Given children in care rely on primitive responses and have limited ability to self-regulate, it is no surprise to learn their sensory processing can be affected. Trauma prevents stress being expressed and discharged from the body effectively, meaning it remains and lives physically within the body and may show itself in other forms (somatisation). Understanding how a traumatised child’s body processes sensory information is important – for example, are they sensory seeking or sensory inhibited? Within placements we always consider the child’s missed experiences, but consideration needs to be given to how the child manages and makes sense of their sensory environment. If a child is dysregulated in their senses, this will effect how they see and make sense of their world, and impact on their ability to interact and form secure attachments with their foster carers (Burnell & Vaughan, 2012).
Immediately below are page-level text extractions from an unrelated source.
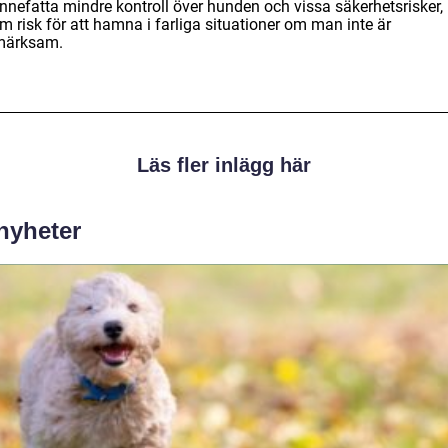
innefatta mindre kontroll över hunden och vissa säkerhetsrisker,
 risk för att hamna i farliga situationer om man inte är
märksam.
Läs fler inlägg här
 nyheter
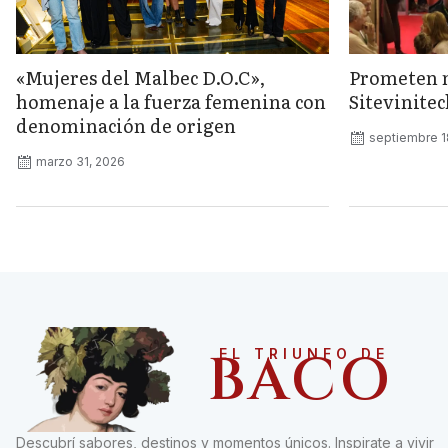
«Mujeres del Malbec D.O.C»,
Prometen 
homenaje a la fuerza femenina con
Sitevinite
denominación de origen
septiembre 1
marzo 31, 2026
BACO
EL TRIUNFO DE
Descubrí sabores, destinos y momentos únicos. Inspirate a vivir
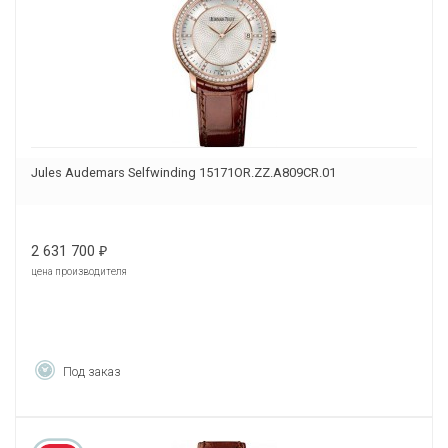
Jules Audemars Selfwinding 15171OR.ZZ.A809CR.01
2 631 700
₽
цена производителя
Под заказ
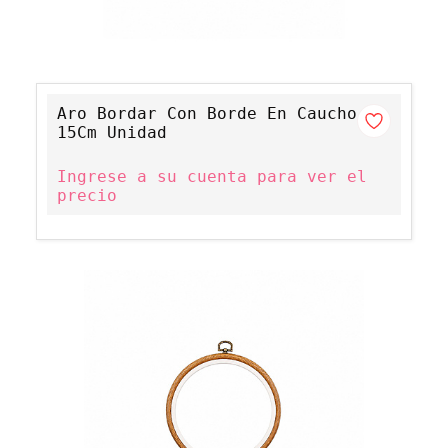
Aro Bordar Con Borde En Caucho
15Cm Unidad
Ingrese a su cuenta para ver el
precio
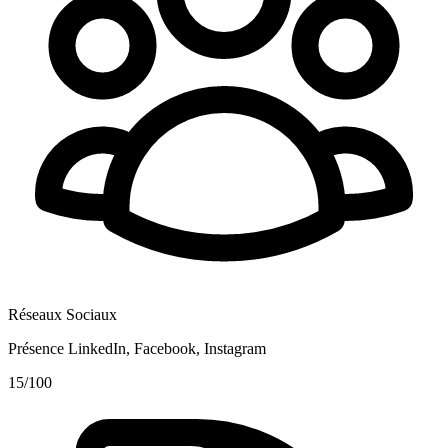
Réseaux Sociaux
Présence LinkedIn, Facebook, Instagram
15
/100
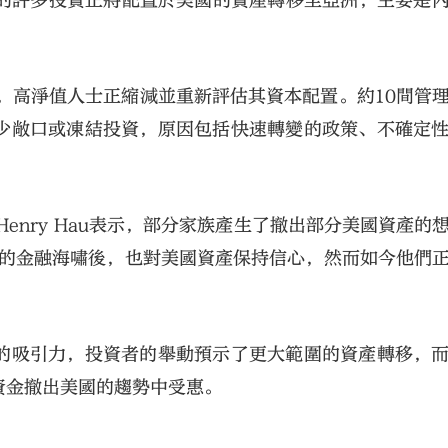
自己在內的許多投資正將配置於美國的資產轉移至亞洲，主要是
g表示，高淨值人士正縮減並重新評估其資本配置。約10間管
少敞口或凍結投資，原因包括快速轉變的政策、不確定
首席執行官Henry Hau表示，部分家族產生了撤出部分美國資產
年的金融海嘯後，也對美國資產保持信心，然而如今他們
的吸引力，投資者的舉動預示了更大範圍的資產轉移，
資金撤出美國的趨勢中受惠。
Feeling safe isn’t just about considering the child’s responses to personal interactions. It relates to all areas of their life and the things we take for granted. Structure, routine, and consistency are so important, particularly early on in a placement. We know this and talk about it all the time but I don’t think we truly go into detail about what it may look like for children in care. Children in care are likely to have experienced disjointed parenting, played out through a total lack of, or inconsistent boundaries, irregular and unpredictable mealtimes or availability of food, no routine for markers in the day, such as the morning/getting ready for school, bedtime, and so on. Giving the child a very clear routine, telling them what it is and what to expect, helps the child learn they are with someone who is predictable. Being transparent about mealtimes, when they are, and making sure they happen when you say they do can go a long way. when it comes to bedtime, let them know the order of things and how you structure this part of the day. Part of this is letting someone know how your house works and what happens inside, and partly telling and showing them that you will look after them. For these children, routine is so important, it brings security and predictability, a foreign feeling when we think about the chaotic and disjointed experiences children in care are usually accustomed to. I hear many foster carers say how a child knows their routine and can’t understand why they can’t do it. Again, part of providing safety and security is allowing the child time to become accustomed to new routines. This can take months on end. If they are struggling, put a list up somewhere and do the routine with them every day. Be empathic and understanding; they will get there eventually. Yes it is time consuming, possible frustrating, but you are doing so much more than teaching a routine. You are showing that you are alongside them, that you understand they need you there to help them, that you won’t get cross or shame them when they make a mistake. It will help your relationship develop and will allow feelings of safety to grow.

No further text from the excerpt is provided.